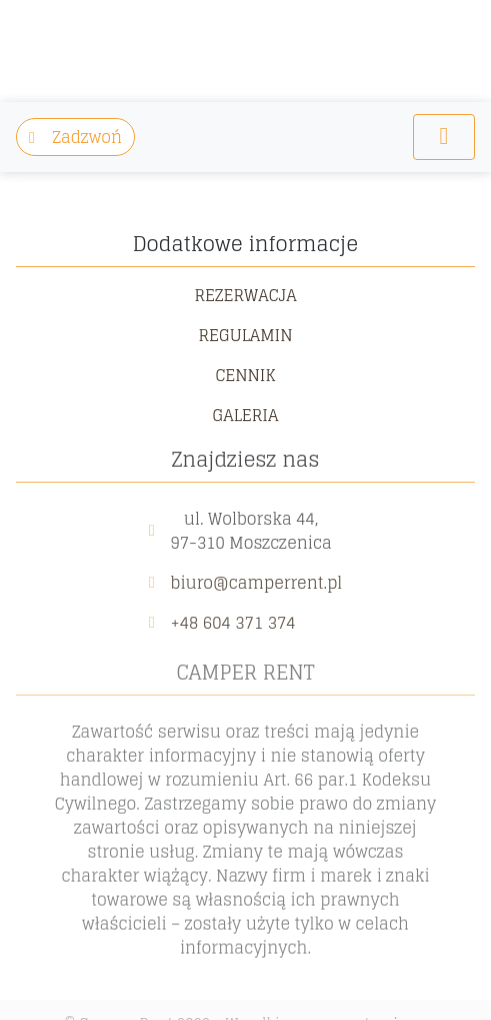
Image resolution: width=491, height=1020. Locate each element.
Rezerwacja (245, 293)
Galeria (246, 413)
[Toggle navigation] (444, 137)
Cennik (245, 373)
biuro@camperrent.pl (257, 579)
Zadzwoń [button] (75, 137)
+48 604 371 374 (233, 619)
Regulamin (245, 333)
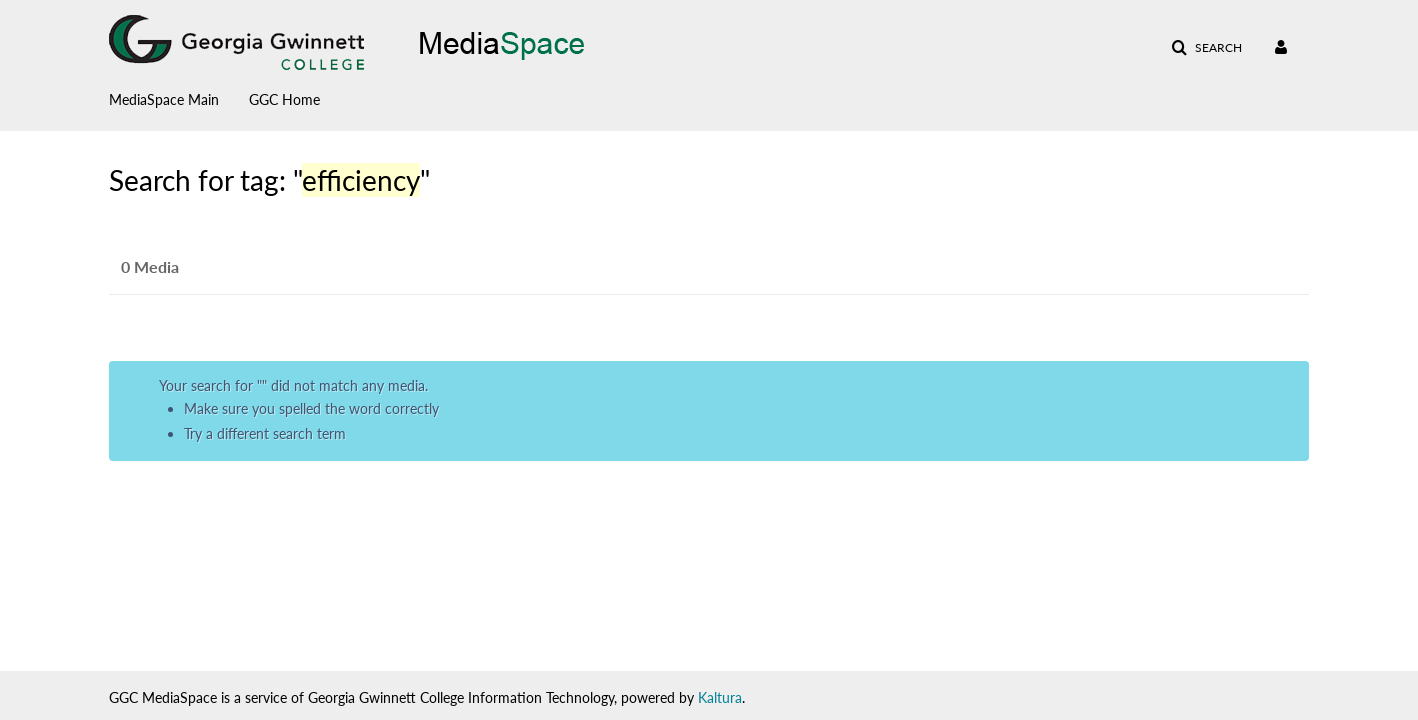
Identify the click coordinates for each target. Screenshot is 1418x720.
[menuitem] (179, 95)
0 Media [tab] (150, 266)
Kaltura (720, 697)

####

## TASK OBJECTIVE
Each record above must be retyped exactly. Omit the pictures.

## EXERCISE RESPONSE
Image resolution: width=491, height=1020. Locate each element.
Rezerwacja (245, 293)
Galeria (246, 413)
[Toggle navigation] (444, 137)
Cennik (245, 373)
biuro@camperrent.pl (257, 579)
Zadzwoń [button] (75, 137)
+48 604 371 374 (233, 619)
Regulamin (245, 333)
Identify the click coordinates for each target. Screenshot is 1418x720.
[menuitem] (179, 95)
0 Media [tab] (150, 266)
Kaltura (720, 697)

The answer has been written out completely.